Nothing but the lines from the one containing "Sócios participativos" through the end of the data should be output, each reproduced exactly.
Segment Start: Records for the task
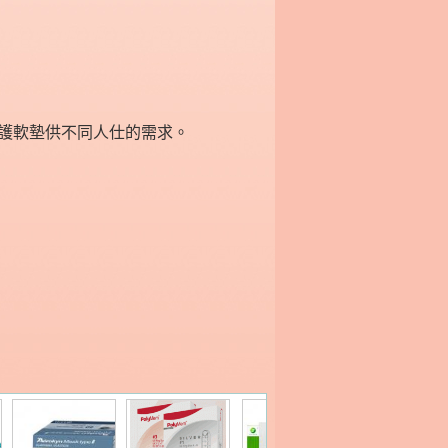
護軟墊供不同人仕的需求。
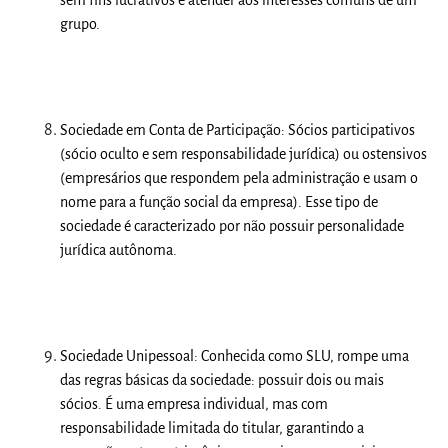
grupo.
Sociedade em Conta de Participação:
Sócios participativos
(sócio oculto e sem responsabilidade jurídica) ou ostensivos
(empresários que respondem pela administração e usam o
nome para a função social da empresa). Esse tipo de
sociedade é caracterizado por não possuir personalidade
jurídica autônoma.
Sociedade Unipessoal:
Conhecida como SLU, rompe uma
das regras básicas da sociedade: possuir dois ou mais
sócios. É uma empresa individual, mas com
responsabilidade limitada do titular, garantindo a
Segment End: Records for the task
* _Written response_:
Sócios participativos
(sócio oculto e sem responsabilidade jurídica) ou ostensivos
(empresários que respondem pela administração e usam o
nome para a função social da empresa). Esse tipo de
sociedade é caracterizado por não possuir personalidade
jurídica autônoma.
Sociedade Unipessoal:
Conhecida como SLU, rompe uma
das regras básicas da sociedade: possuir dois ou mais
sócios. É uma empresa individual, mas com
responsabilidade limitada do titular, garantindo a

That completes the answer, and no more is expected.